### Provided data

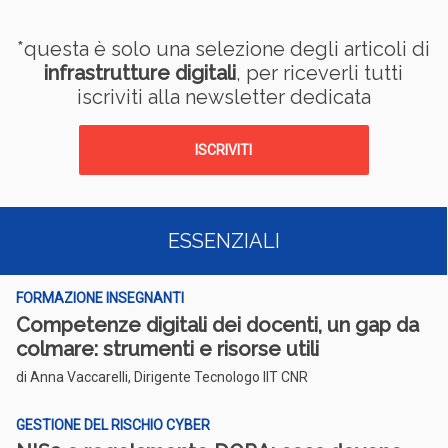
*questa è solo una selezione degli articoli di
infrastrutture digitali
, per riceverli tutti
iscriviti alla newsletter dedicata
ISCRIVITI
ESSENZIALI
FORMAZIONE INSEGNANTI
Competenze digitali dei docenti, un gap da
colmare: strumenti e risorse utili
di Anna Vaccarelli, Dirigente Tecnologo IIT CNR
GESTIONE DEL RISCHIO CYBER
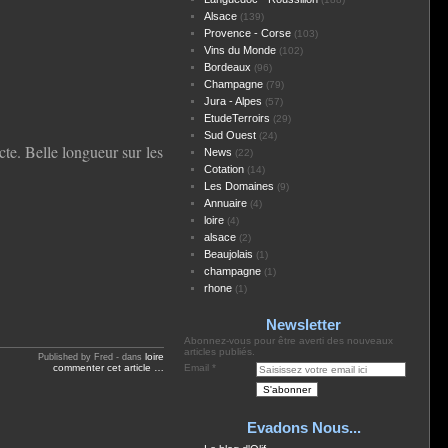
Alsace
(139)
Provence - Corse
(103)
Vins du Monde
(102)
Bordeaux
(96)
Champagne
(79)
Jura - Alpes
(57)
EtudeTerroirs
(29)
Sud Ouest
(24)
cte. Belle longueur sur les
News
(22)
Cotation
(14)
Les Domaines
(9)
Annuaire
(4)
loire
(4)
alsace
(2)
Beaujolais
(1)
champagne
(1)
rhone
(1)
Newsletter
Abonnez-vous pour être averti des nouveaux
articles publiés.
loire
Published by Fred
-
dans
commenter cet article
…
Email
Evadons Nous...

### Your assignment
Once the pictures are set aside, give the listing again word for word.

### Answer box
*questa è solo una selezione degli articoli di
infrastrutture digitali
, per riceverli tutti
iscriviti alla newsletter dedicata
ISCRIVITI
ESSENZIALI
FORMAZIONE INSEGNANTI
Competenze digitali dei docenti, un gap da
colmare: strumenti e risorse utili
di Anna Vaccarelli, Dirigente Tecnologo IIT CNR
GESTIONE DEL RISCHIO CYBER
Alsace
(139)
Provence - Corse
(103)
Vins du Monde
(102)
Bordeaux
(96)
Champagne
(79)
Jura - Alpes
(57)
EtudeTerroirs
(29)
Sud Ouest
(24)
cte. Belle longueur sur les
News
(22)
Cotation
(14)
Les Domaines
(9)
Annuaire
(4)
loire
(4)
alsace
(2)
Beaujolais
(1)
champagne
(1)
rhone
(1)
Newsletter
Abonnez-vous pour être averti des nouveaux
articles publiés.
loire
Published by Fred
-
dans
commenter cet article
…
Email
Evadons Nous...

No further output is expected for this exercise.